INFORMATION SHOWN
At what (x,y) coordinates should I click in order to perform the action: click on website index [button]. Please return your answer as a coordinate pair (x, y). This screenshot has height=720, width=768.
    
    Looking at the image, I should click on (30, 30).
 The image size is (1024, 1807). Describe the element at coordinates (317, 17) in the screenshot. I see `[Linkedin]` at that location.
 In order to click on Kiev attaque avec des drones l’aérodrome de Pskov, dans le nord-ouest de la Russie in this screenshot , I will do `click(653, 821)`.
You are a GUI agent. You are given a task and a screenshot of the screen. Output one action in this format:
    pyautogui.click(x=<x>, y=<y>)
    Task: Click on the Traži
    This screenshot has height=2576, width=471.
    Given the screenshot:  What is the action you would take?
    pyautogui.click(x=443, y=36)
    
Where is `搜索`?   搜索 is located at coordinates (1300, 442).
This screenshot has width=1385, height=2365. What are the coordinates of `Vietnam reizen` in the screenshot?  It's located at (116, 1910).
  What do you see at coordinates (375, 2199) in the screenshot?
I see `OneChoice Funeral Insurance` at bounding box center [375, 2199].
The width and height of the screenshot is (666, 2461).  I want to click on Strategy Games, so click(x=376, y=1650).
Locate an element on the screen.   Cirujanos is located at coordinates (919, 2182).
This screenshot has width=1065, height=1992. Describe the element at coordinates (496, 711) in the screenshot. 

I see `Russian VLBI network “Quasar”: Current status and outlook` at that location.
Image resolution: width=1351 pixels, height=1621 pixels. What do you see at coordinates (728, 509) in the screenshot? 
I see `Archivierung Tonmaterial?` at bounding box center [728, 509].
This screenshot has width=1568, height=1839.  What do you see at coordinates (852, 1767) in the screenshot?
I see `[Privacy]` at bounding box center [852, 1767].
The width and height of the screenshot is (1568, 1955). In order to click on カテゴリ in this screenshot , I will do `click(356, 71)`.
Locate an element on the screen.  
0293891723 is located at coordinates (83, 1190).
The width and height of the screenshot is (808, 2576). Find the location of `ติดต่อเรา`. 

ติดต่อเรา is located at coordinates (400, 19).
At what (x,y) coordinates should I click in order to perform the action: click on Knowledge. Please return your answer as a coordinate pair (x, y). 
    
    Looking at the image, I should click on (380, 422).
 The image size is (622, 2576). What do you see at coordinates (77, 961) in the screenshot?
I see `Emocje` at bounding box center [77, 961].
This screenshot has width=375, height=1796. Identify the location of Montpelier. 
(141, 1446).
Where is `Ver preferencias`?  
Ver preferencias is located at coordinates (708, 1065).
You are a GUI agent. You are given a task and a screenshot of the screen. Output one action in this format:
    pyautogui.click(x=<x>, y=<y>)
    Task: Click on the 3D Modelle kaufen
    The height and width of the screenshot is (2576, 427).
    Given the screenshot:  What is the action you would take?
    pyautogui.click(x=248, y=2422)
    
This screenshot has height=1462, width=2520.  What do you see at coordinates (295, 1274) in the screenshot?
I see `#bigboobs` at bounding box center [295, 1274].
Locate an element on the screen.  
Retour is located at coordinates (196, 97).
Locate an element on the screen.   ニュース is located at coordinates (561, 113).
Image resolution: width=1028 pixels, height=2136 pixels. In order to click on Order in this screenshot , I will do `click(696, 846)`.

TASK DESCRIPTION
Please reproduce the material in its entirety, exactly as it stands.

EXERCISE RESULT
At what (x,y) coordinates should I click in order to perform the action: click on website index [button]. Please return your answer as a coordinate pair (x, y). This screenshot has height=720, width=768.
    
    Looking at the image, I should click on (30, 30).
 The image size is (1024, 1807). Describe the element at coordinates (317, 17) in the screenshot. I see `[Linkedin]` at that location.
 In order to click on Kiev attaque avec des drones l’aérodrome de Pskov, dans le nord-ouest de la Russie in this screenshot , I will do `click(653, 821)`.
You are a GUI agent. You are given a task and a screenshot of the screen. Output one action in this format:
    pyautogui.click(x=<x>, y=<y>)
    Task: Click on the Traži
    This screenshot has height=2576, width=471.
    Given the screenshot:  What is the action you would take?
    pyautogui.click(x=443, y=36)
    
Where is `搜索`?   搜索 is located at coordinates (1300, 442).
This screenshot has width=1385, height=2365. What are the coordinates of `Vietnam reizen` in the screenshot?  It's located at (116, 1910).
  What do you see at coordinates (375, 2199) in the screenshot?
I see `OneChoice Funeral Insurance` at bounding box center [375, 2199].
The width and height of the screenshot is (666, 2461).  I want to click on Strategy Games, so click(x=376, y=1650).
Locate an element on the screen.   Cirujanos is located at coordinates (919, 2182).
This screenshot has width=1065, height=1992. Describe the element at coordinates (496, 711) in the screenshot. 

I see `Russian VLBI network “Quasar”: Current status and outlook` at that location.
Image resolution: width=1351 pixels, height=1621 pixels. What do you see at coordinates (728, 509) in the screenshot? 
I see `Archivierung Tonmaterial?` at bounding box center [728, 509].
This screenshot has width=1568, height=1839.  What do you see at coordinates (852, 1767) in the screenshot?
I see `[Privacy]` at bounding box center [852, 1767].
The width and height of the screenshot is (1568, 1955). In order to click on カテゴリ in this screenshot , I will do `click(356, 71)`.
Locate an element on the screen.  
0293891723 is located at coordinates (83, 1190).
The width and height of the screenshot is (808, 2576). Find the location of `ติดต่อเรา`. 

ติดต่อเรา is located at coordinates (400, 19).
At what (x,y) coordinates should I click in order to perform the action: click on Knowledge. Please return your answer as a coordinate pair (x, y). 
    
    Looking at the image, I should click on (380, 422).
 The image size is (622, 2576). What do you see at coordinates (77, 961) in the screenshot?
I see `Emocje` at bounding box center [77, 961].
This screenshot has width=375, height=1796. Identify the location of Montpelier. 
(141, 1446).
Where is `Ver preferencias`?  
Ver preferencias is located at coordinates (708, 1065).
You are a GUI agent. You are given a task and a screenshot of the screen. Output one action in this format:
    pyautogui.click(x=<x>, y=<y>)
    Task: Click on the 3D Modelle kaufen
    The height and width of the screenshot is (2576, 427).
    Given the screenshot:  What is the action you would take?
    pyautogui.click(x=248, y=2422)
    
This screenshot has height=1462, width=2520.  What do you see at coordinates (295, 1274) in the screenshot?
I see `#bigboobs` at bounding box center [295, 1274].
Locate an element on the screen.  
Retour is located at coordinates (196, 97).
Locate an element on the screen.   ニュース is located at coordinates (561, 113).
Image resolution: width=1028 pixels, height=2136 pixels. In order to click on Order in this screenshot , I will do `click(696, 846)`.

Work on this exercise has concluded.